--- Available records Enclosed Below ---

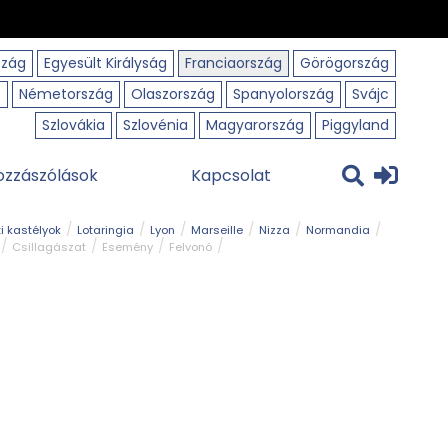
szág
Egyesült Királyság
Franciaország
Görögország
o
Németország
Olaszország
Spanyolország
Svájc
Szlovákia
Szlovénia
Magyarország
Piggyland
ozzászólások
Kapcsolat
i kastélyok
Lotaringia
Lyon
Marseille
Nizza
Normandia
Csillagászat
Esemény
Felvonó
r
Panorámaút
Park és kert
Római emlék
Szabadidőpark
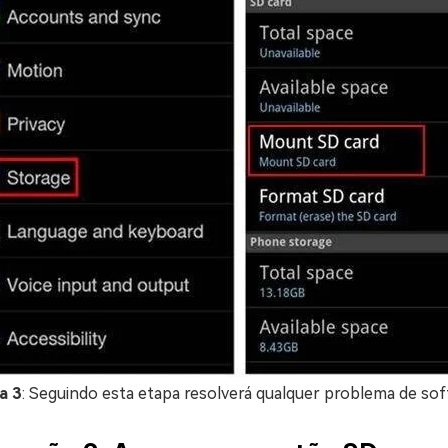
a 3
: Seguindo esta etapa resolverá qualquer problema de soft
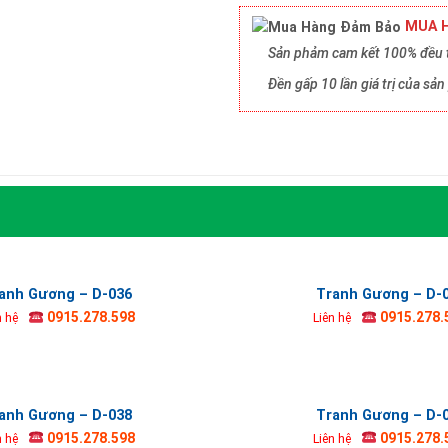
MUA H
Sản phảm cam kết 100% đều t
Đền gấp 10 lần giá trị của s
anh Gương – D-036
Tranh Gương – D-
0915.278.598
0915.278.
n hệ
Liên hệ
anh Gương – D-038
Tranh Gương – D-
0915.278.598
0915.278.
n hệ
Liên hệ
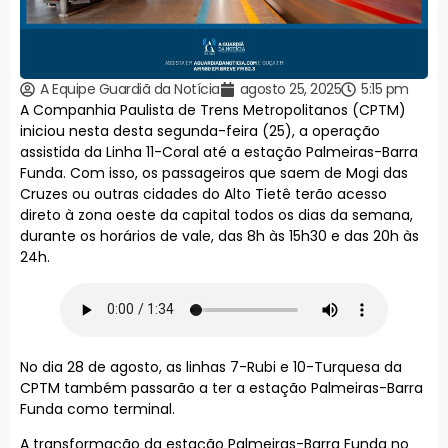
A Equipe Guardiã da Notícia
agosto 25, 2025
5:15 pm
A Companhia Paulista de Trens Metropolitanos (CPTM)
iniciou nesta desta segunda-feira (25), a operação
assistida da Linha 11-Coral até a estação Palmeiras-Barra
Funda. Com isso, os passageiros que saem de Mogi das
Cruzes ou outras cidades do Alto Tietê terão acesso
direto à zona oeste da capital todos os dias da semana,
durante os horários de vale, das 8h às 15h30 e das 20h às
24h.
No dia 28 de agosto, as linhas 7-Rubi e 10-Turquesa da
CPTM também passarão a ter a estação Palmeiras-Barra
Funda como terminal.
A transformação da estação Palmeiras-Barra Funda no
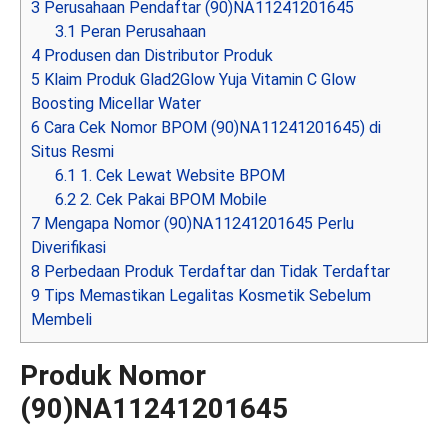
3
Perusahaan Pendaftar (90)NA11241201645
3.1
Peran Perusahaan
4
Produsen dan Distributor Produk
5
Klaim Produk Glad2Glow Yuja Vitamin C Glow
Boosting Micellar Water
6
Cara Cek Nomor BPOM (90)NA11241201645) di
Situs Resmi
6.1
1. Cek Lewat Website BPOM
6.2
2. Cek Pakai BPOM Mobile
7
Mengapa Nomor (90)NA11241201645 Perlu
Diverifikasi
8
Perbedaan Produk Terdaftar dan Tidak Terdaftar
9
Tips Memastikan Legalitas Kosmetik Sebelum
Membeli
Produk Nomor
(90)NA11241201645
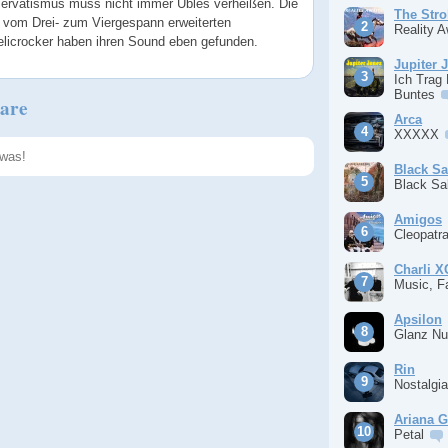
ervatismus muss nicht immer Übles verheißen. Die
The Stro
9 vom Drei- zum Viergespann erweiterten
Reality 
licrocker haben ihren Sound eben gefunden.
Jupiter 
Ich Trag
Buntes
are
Arca
XXXXX
Black S
Black S
Speichern
Amigos
Cleopatr
Charli 
Music, F
Apsilon
Glanz Nu
Rin
Nostalgi
Ariana 
Petal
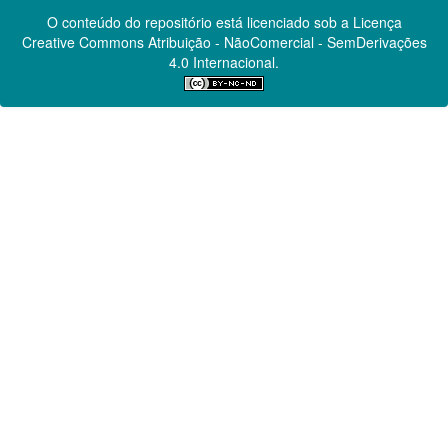
O conteúdo do repositório está licenciado sob a Licença
Creative Commons
Atribuição - NãoComercial - SemDerivações
4.0 Internacional.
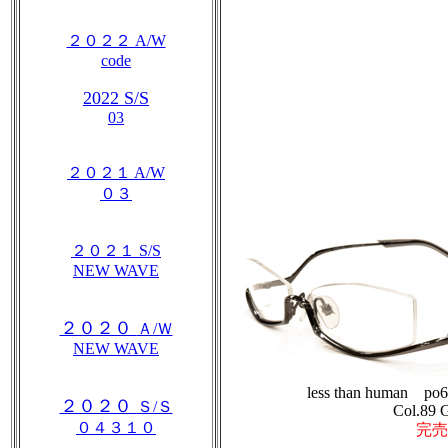
２０２２ A/W
code
2022 S/S
03
２０２１ A/W
０３
２０２１ S/S
NEW WAVE
２０２０
Ａ/Ｗ
NEW WAVE
less than human po
２０２０
Ｓ/Ｓ
Col.89 
０４３１０
完売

--- End of Enclosed Available records ---

- _Assigned task_: Show every line in the entries where the string "BPOM" occurs.

- _Your solution_:
Cara Cek Nomor BPOM (90)NA11241201645) di
1. Cek Lewat Website BPOM
2. Cek Pakai BPOM Mobile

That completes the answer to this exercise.